Here is a brief preliminary syllabus for my tutorial at the Fall school; it will get more detailed in time. I list now also a few references good for the background (and I will add specific references for the more advanced topics later on). Looking at some of them could make it easier to follow the lectures but it is not necessary: The tutorial should be more or less self-contained modulo
- some basic logic (e.g. completeness, incompleteness, formal arithmetic, Herbrand's theorem, etc.),
- some basic complexity theory (e.g. P, NP, polynomial hierarchy, Boolean circuits, the notions of one-way functions and pseudo-random generators, the Nisan-Wigderson construction, etc.), and
- some basic proof complexity (Cook-Reckhow proof systems, simulation and p-simulation, basic examples of proof systems like resolution, Frege systems, etc.).

Background references

  • sections 5-8 in Buss's survey on b.a. and proof complexity

  • first two sections in both Buss's chapters in the "Handbook of Proof Theory"

  • S.Cook's and P.Nguyen's book

  • my book Bounded Arithmetic, Propositional Logic and Complexity Theory.

  • chapters 27-30 in my recent book Forcing with random variables and proof complexity (for general proof complexity background and for proof complexity generators)

  • my two older lecture notes on proof complexity

  • my two brief surveys on topics in proof complexity and "feasible witnessing"
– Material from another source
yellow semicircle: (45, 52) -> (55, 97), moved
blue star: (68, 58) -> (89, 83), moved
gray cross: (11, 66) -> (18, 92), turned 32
  • Pudlak's survey on proof complexity

    Preliminary syllabus

    Proof systems and examples, (p)-simulation, (p)-optimal proof systems, their existence and links to finitistic Godel's theorem. Feasible interpolation, automatizability, disjoint NP pairs.

    Formal arithmetic, language of PV and various theories in this language, 2nd-order extensions, translations of formulas and proofs into propositional logic. Reflection principles and p-simulation.

    Hard tautologies, failure of combinatorial examples. Proof complexity generators: examples, iterability and pseudo-surjectivity, conjectures and known lower bounds.

    Model theory of bounded arithmetic and lengths-of-proofs lower bounds. Versions of forcing.